R Programming and Statistics for Data Science

This document provides an overview of basic statistical tools for data science

Andrew L. Mackey

Overview

Statistics and probability are important tools for the analysis of data.

Basic Statistics

Sample Mean

$$ \bar{x} = \dfrac{1}{n} \sum\limits_{i=1} x_i$$

data <- c(1,2,3,4,5)
mean(data)
sum(data)/length(data)

Sample Variance

$$ s^2 = \dfrac{1}{n-1} \sum\limits_{i=1} (x_i - \bar{x}^2) $$

var(data)
sum( (data - mean(data))^2 ) / (length(data) - 1)

Sample Standard Deviation

$$ s = \sqrt{s^2}$$

sd(data)
sqrt( var(data) )

Linear Regression

Linear regression models assume some relationship exists between a response variable ( $y$ ) and its predictor (or independent) variables ( $\mathbf{x} $ ). $$ \begin{align} y &= \mathbf{x} \beta + \epsilon \\[1em] &= \beta_0 + \beta_1 x_1 + \beta_2 x_2 + ... + \beta_p x_p + \epsilon \\[1em] \end{align} $$

To estimate the coefficients, we can use the least-squares approach:

$$ \begin{align} \hat{\beta} &= (\mathbf{x}^T \mathbf{x})^{-1} \, \mathbf{x}^T \mathbf{y} \\[1em] &= \beta_0 + \beta_1 x_1 + \beta_2 x_2 + ... + \beta_p x_p + \epsilon \\[1em] \end{align} $$

We can use the following code in R to estimate the coefficients manually.

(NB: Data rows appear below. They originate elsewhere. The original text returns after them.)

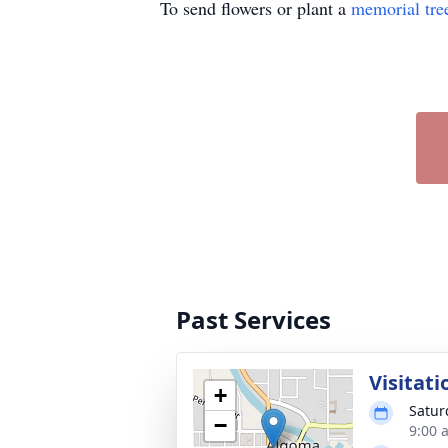
To send flowers or plant a
memorial tre
Past Services
Visitati
+
Satur
−
9:00 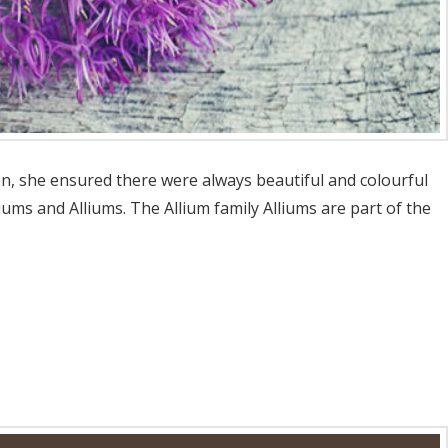
en, she ensured there were always beautiful and colourful
ms and Alliums. The Allium family Alliums are part of the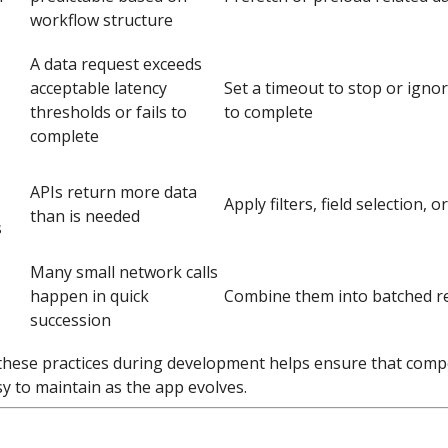
workflow structure
A data request exceeds
acceptable latency
Set a timeout to stop or ignor
thresholds or fails to
to complete
complete
APIs return more data
Apply filters, field selection, o
than is needed
s
Many small network calls
happen in quick
Combine them into batched r
succession
these practices during development helps ensure that compon
y to maintain as the app evolves.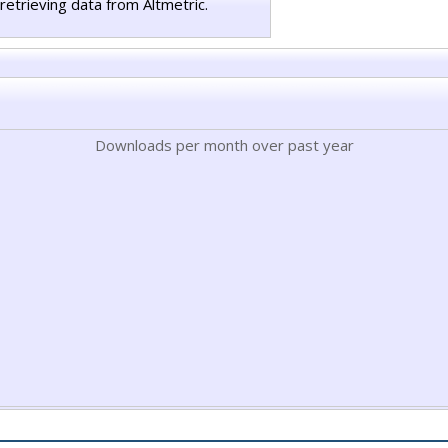
retrieving data from Altmetric.
Downloads per month over past year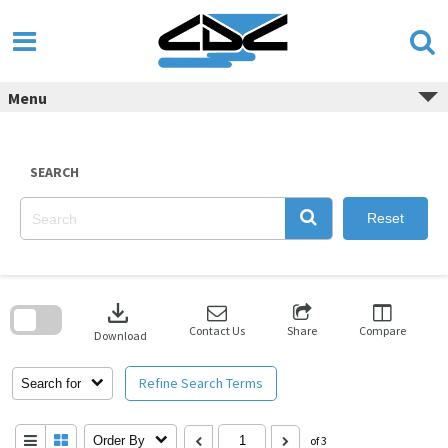
Skip
to
content
Menu
SEARCH
Reset
Skip
to
download
search
block
Contact Us
Share
Compare
Download
Refine Search Terms
Search for
Order By
of 3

	betahat <- solve( t(x) %*% x ) %*% t(x) %*% y

Linear Regression Model Predictions

Once we obtain the $ \beta $ weights for our model (either by deriving them or through Gradient Descent), we can have the model estimate/predict values for given input data:

$$\hat{y} = \mathbf{x} \beta$$ $$h_\mathbf{\beta}(\mathbf{x}) = \hat{y} = \mathbf{x}\beta$$

The hypothesis function $ h_\beta(\mathbf{x}) $ (outputs are often denoted as $\hat{y} $) accepts some record $\mathbf{x} = \begin{bmatrix} 1& x_1 & x_2 & ... & x_p \end{bmatrix}$ and multiplies it by the corresponding weights $ \beta = \begin{bmatrix} \beta_0 \\ \beta_1 \\ \beta_2 \\ \vdots \\ \beta_p \end{bmatrix}$.

#****************************************************
#* Define a function named "predict" that serves as
#* the hypothesis function.
#* 
#* @param    w      a vector of weights
#* @param    x      a vector of inputs
#****************************************************

predict <-  function(w,x) {
  result <- x %*% w    # matrix multiplication
  return(result)
}

# Example weights (betas)
w <- c(100, 0.5, 2.0)

# Example input vector
x <- c(1, 30, 2)


# Element-wise multiplication
yhat <- sum(w*x)
print(yhat)

# Matrix multiplication
yhat <- predict(w,x)
print(yhat)

Suppose that we had a dataset with two features, $\mathbf{x}_1$ and $\mathbf{x}_2$. We will define the following sample data comprised of two features and four records, giving us the resulting dimensions of $ 4 \times 2$:

$$\mathbf{X} = \begin{bmatrix} 10 & 20 \\ 30 & 40 \\ 50 & 60 \\ 70 & 80 \end{bmatrix}$$

mydata <- c(10, 20, 30, 40, 50, 60, 70, 80)
X <- matrix(data=mydata, nrow = 4, ncol = 2, byrow=TRUE)

Next, we need to add the bias column for our matrix:

$$\mathbf{X} = \begin{bmatrix} 1 & 10 & 20 \\ 1 & 30 & 40 \\ 1 & 50 & 60 \\ 1 & 70 & 80 \end{bmatrix}$$

biasweight <- 1
bias <- replicate(n=4, expr=biasweight)
X <- cbind(bias, X)

We can now predict all $n$ records in $\mathbf{X}$ using matrix multiplication as $\mathbf{X} \times \mathbf{w}$:

yhats <- predict(w,X)